Since the AI Act came into force in August 2024, and with its first application on February 2nd banning certain AI systems, it has raised many questions and concerns. 

The European governing bodies created this law to prevent AI-related abuses, protect citizens, and uphold individual rights. It enforces strict rules for different uses of these emerging technologies. 

For industry stakeholders and AI providers, complying with the AI Act is a major challenge and is often seen as a real obstacle to innovation. This puts European companies at a disadvantage compared to competitors who are less constrained by such legal requirements. 

Does complying with the AI Act mean sacrificing performance and becoming less competitive?

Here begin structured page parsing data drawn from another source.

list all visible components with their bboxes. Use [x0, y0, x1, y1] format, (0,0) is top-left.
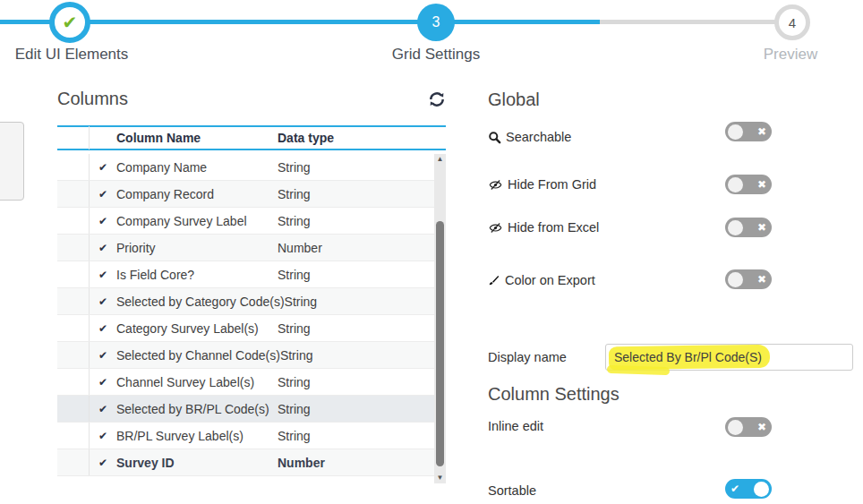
- toggle-on-check-icon: ✔: [728, 483, 742, 494]
- eye-slash-icon: [488, 221, 503, 235]
- toggle-off-x-icon: ✖: [755, 422, 769, 432]
- table-row[interactable]: ✔ Channel Survey Label(s) String: [57, 369, 434, 396]
- stepper-remaining-line: [600, 20, 792, 24]
- check-icon: ✔: [63, 13, 78, 31]
- step-edit-ui-elements[interactable]: ✔: [49, 2, 90, 43]
- table-row[interactable]: ✔ Is Field Core? String: [57, 261, 434, 288]
- check-icon: ✔: [90, 269, 116, 281]
- scrollbar-thumb[interactable]: [436, 221, 444, 466]
- color-on-export-label: Color on Export: [488, 273, 595, 287]
- display-name-field: [605, 344, 853, 371]
- step-grid-settings[interactable]: 3: [417, 4, 455, 41]
- search-icon: [488, 131, 501, 144]
- hide-from-excel-label: Hide from Excel: [488, 220, 599, 235]
- inline-edit-toggle[interactable]: ✖: [725, 417, 772, 437]
- color-on-export-toggle[interactable]: ✖: [725, 269, 772, 289]
- header-data-type[interactable]: Data type: [278, 131, 446, 145]
- step-label-edit-ui-elements: Edit UI Elements: [15, 46, 129, 64]
- table-row[interactable]: ✔ Selected by Category Code(s) String: [57, 288, 434, 315]
- check-icon: ✔: [90, 215, 116, 227]
- global-section-title: Global: [488, 90, 540, 110]
- check-icon: ✔: [90, 376, 116, 389]
- step-label-preview: Preview: [764, 46, 817, 64]
- offscreen-side-panel: [0, 122, 24, 201]
- columns-table: Column Name Data type ✔ Company Name Str…: [57, 125, 446, 482]
- toggle-off-x-icon: ✖: [755, 222, 769, 233]
- display-name-label: Display name: [488, 350, 567, 364]
- grid-settings-wizard: ✔ 3 4 Edit UI Elements Grid Settings Pre…: [0, 0, 863, 504]
- sortable-toggle[interactable]: ✔: [725, 479, 772, 499]
- table-body: ✔ Company Name String ✔ Company Record S…: [57, 154, 434, 476]
- check-icon: ✔: [90, 188, 116, 201]
- step-number: 3: [432, 14, 440, 30]
- hide-from-grid-toggle[interactable]: ✖: [725, 175, 772, 194]
- table-row[interactable]: ✔ Priority Number: [57, 235, 434, 261]
- check-icon: ✔: [90, 295, 116, 308]
- table-row[interactable]: ✔ Category Survey Label(s) String: [57, 315, 434, 342]
- scroll-down-icon[interactable]: ▼: [434, 473, 446, 483]
- brush-icon: [488, 274, 500, 286]
- table-row[interactable]: ✔ Selected by Channel Code(s) String: [57, 342, 434, 369]
- check-icon: ✔: [90, 457, 116, 469]
- vertical-scrollbar[interactable]: ▲ ▼: [434, 154, 446, 483]
- step-number: 4: [789, 15, 796, 30]
- step-preview[interactable]: 4: [774, 4, 810, 40]
- check-icon: ✔: [90, 403, 116, 415]
- table-row[interactable]: ✔ Company Record String: [57, 181, 434, 208]
- table-row[interactable]: ✔ Company Name String: [57, 154, 434, 181]
- check-icon: ✔: [90, 161, 116, 174]
- table-row[interactable]: ✔ BR/PL Survey Label(s) String: [57, 423, 434, 449]
- refresh-icon[interactable]: [428, 90, 446, 108]
- table-row-selected[interactable]: ✔ Selected by BR/PL Code(s) String: [57, 396, 434, 423]
- inline-edit-label: Inline edit: [488, 419, 543, 433]
- table-header-row: Column Name Data type: [57, 127, 446, 150]
- header-column-name[interactable]: Column Name: [116, 131, 278, 145]
- display-name-input[interactable]: [606, 345, 852, 370]
- columns-panel-title: Columns: [57, 89, 128, 109]
- table-row[interactable]: ✔ Company Survey Label String: [57, 208, 434, 235]
- table-row[interactable]: ✔ Survey ID Number: [57, 449, 434, 476]
- check-icon: ✔: [90, 430, 116, 442]
- hide-from-grid-label: Hide From Grid: [488, 177, 596, 192]
- check-icon: ✔: [90, 242, 116, 254]
- eye-slash-icon: [488, 178, 503, 192]
- toggle-off-x-icon: ✖: [755, 126, 769, 137]
- toggle-off-x-icon: ✖: [755, 274, 769, 285]
- check-icon: ✔: [90, 322, 116, 335]
- step-label-grid-settings: Grid Settings: [392, 46, 480, 64]
- sortable-label: Sortable: [488, 483, 536, 498]
- column-settings-section-title: Column Settings: [488, 384, 619, 405]
- searchable-label: Searchable: [488, 130, 571, 144]
- check-icon: ✔: [90, 349, 116, 362]
- toggle-off-x-icon: ✖: [755, 179, 769, 190]
- hide-from-excel-toggle[interactable]: ✖: [725, 218, 772, 237]
- scroll-up-icon[interactable]: ▲: [434, 154, 446, 165]
- searchable-toggle[interactable]: ✖: [725, 122, 772, 141]
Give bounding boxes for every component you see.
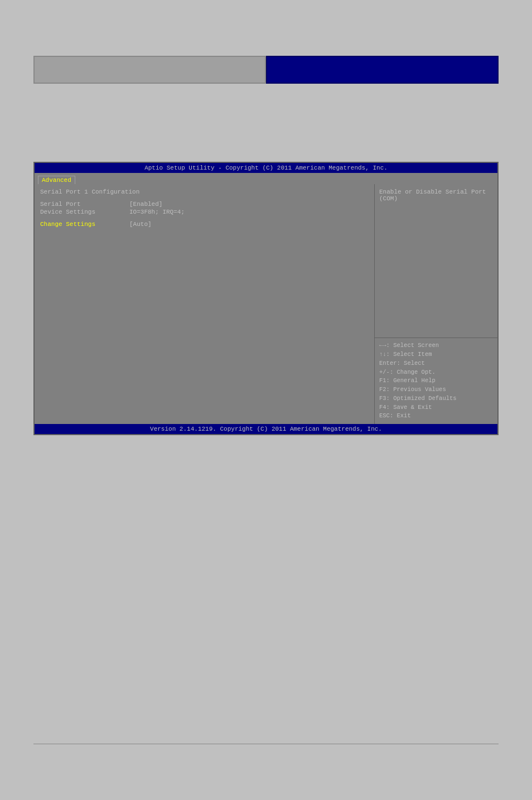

In reality, the opposite is true. 

When we focus on high-risk critical systems, where regulations are the most stringent, several core principles emerge as fundamental: 

 

Bias detection and transparency: key requirements for critical systems 

One of the major risks associated with AI is the generation or amplification of biases. Bias means a systematic difference in the treatment of certain objects, individuals, or groups compared to others.[1]

Biases can come from human factors (societal, ethical) or from the data or AI model itself.

Poor-quality data used to train a system will produce a model with errors and biases. If the system does not allow humans to access, understand, and correct the model, these errors persist, repeat, and worsen. Conversely, a “transparent”[2] model exposes its internal workings to humans. It is understandable and controllable. Once a bias is detected and corrected, the model can be retrained and improved. This creates a continuous learning loop, resulting in a model that becomes increasingly performant and robust. 

Transparency is also one of the AI Act’s major requirements for high-risk critical systems. It applies at various levels: transparency in how the system works, in governance, and in risk management.

Transparency is the cornerstone of trust. Today, many AI-powered solutions strive to reach this crucial goal, which remains a significant technological feat. 

Beyond statistical validation and sample testing of an opaque AI system (a “black box”), a transparent AI system undergoes formal and falsifiable validation within its operational context. This means verifying all embedded knowledge forming the system’s internal decision logic and ensuring that this knowledge is appropriate and sufficient for the system’s intended use. 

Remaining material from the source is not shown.